Illustration of a Coulomb glass — a type of glass formed by electrons in disordered material: Electrons (red) in a random landscape, interacting with each other (yellow-orange lines). New research led by researchers at Penn State and the Argonne National Laboratory makes an important step towards understanding the mysterious properties of glasses. Credit: Argonne National Laboratory
An interdisciplinary team of mathematicians and physicists has developed a new quantitative approach to understanding the mysterious properties of the materials called glasses. The study is described in a paper in the Nature Publishing Group journal Scientific Reports on January 16, 2015. The research, led by Leonid Berlyand, professor of mathematics at Penn State University and Valerii Vinokur, Argonne Distinguished Fellow in the Materials Science Division of the Argonne National Laboratory in Illinois, enables a breakthrough in the description of the subclass of glasses, known as a “Coulomb glass,” and has wide-ranging application to understanding a variety of glassy systems in nature.
“The approach we developed provides a launching point for further studies of glasses, whose properties have been too complex for mathematical treatment until now,” said Berlyand.
Glasses -- ranging from familiar window glass to ensembles of interacting electrons in semiconductors and interacting magnetic spins in semiconducting and magnetic electronic devices, have an irregular structure that leads to a situation where the ground state -- the state in which the energy of the system is minimized -- of glasses is achieved by a multitude of configurations of their constituent particles.
“Unlike crystals, whose particles line up into long-range repeating structures that allow them all to be equally energetically happy,” said Vinokur, “the particles in glasses are disordered and their ground state is frustrated -- the forces that determine their configuration are in conflict with each other such that the arrangement that is most advantageous with respect to one of them leaves the others energetically unhappy.” The disordered, irregular structure of glasses results from competition between the interactions among their constituent particles and from the forces exerted on them by the structural disorder of the materials. Frustration is the technical term describing the fact that the forces are competing and not all of the particles can find a resting state that minimizes their energy at any one time. Because of this frustration, there is no single ground state in glassy systems that would allow for a straightforward computational description of their properties, but instead a multitude of energetically equal possibilities.

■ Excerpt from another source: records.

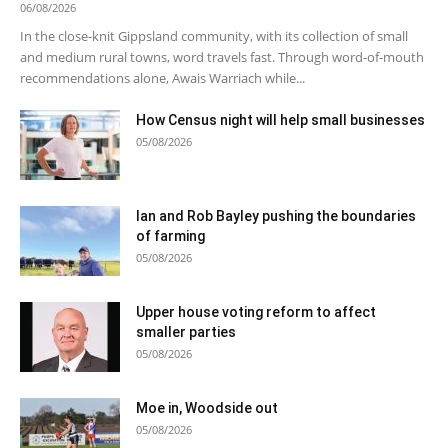
06/08/2026
In the close-knit Gippsland community, with its collection of small
and medium rural towns, word travels fast. Through word-of-mouth
recommendations alone, Awais Warriach while...
How Census night will help small businesses
05/08/2026
Ian and Rob Bayley pushing the boundaries
of farming
05/08/2026
Upper house voting reform to affect
smaller parties
05/08/2026
Moe in, Woodside out
05/08/2026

“Our goal was to find a simple approach that would reduce the computational complexity caused by frustration allowing us to approximate the ground state of glassy systems,” said Berlyand.
The key insight made by the researchers was the realization that, given certain constraints, the electrons in a two-dimensional Coulomb glass interact with each other in the same way as the vortices of magnetic force that form in superconductors interact. The behavior of superconducting vortices is well understood and is described by the Ginzburg-Landau equation, one of the most well-known and universal equations in modern physics that has also led to new fundamental insights in mathematics. The researchers therefore described the ground state of the Coulomb glass by adopting the Ginzburg-Landau equation.
“Our approximation is similar to how tourists reach the top of Mount Fuji. No one starts at the bottom anymore,” said Vinokur. “You start at base camps half-way up the mountain that make the trip shorter and easier. While we cannot at this point describe the true ground state of a glass analytically, our approach takes you to a computational base camp, so we expect that the volume of numerical computations needed to achieve the ground state will decrease dramatically, making them much more feasible and reliable.”
In addition to Berlyand and Vinokur, the research team included Shawn D. Ryan, a Penn State graduate student, and Vladimir Mityushev, professor at the Pedagogical University of Krakow.
The work at Penn State was supported by grants from the National Science Foundation (NSF-DMS-1106666 and NSF-DMS-1405769). The work at Argonne National Laboratory was supported by the U.S. Department of Energy, Office of Science, Materials Sciences and Engineering Division. Vladimir Mityushev was partly funded by Pedagogical University in Poland and by NSF-DMS-1106666.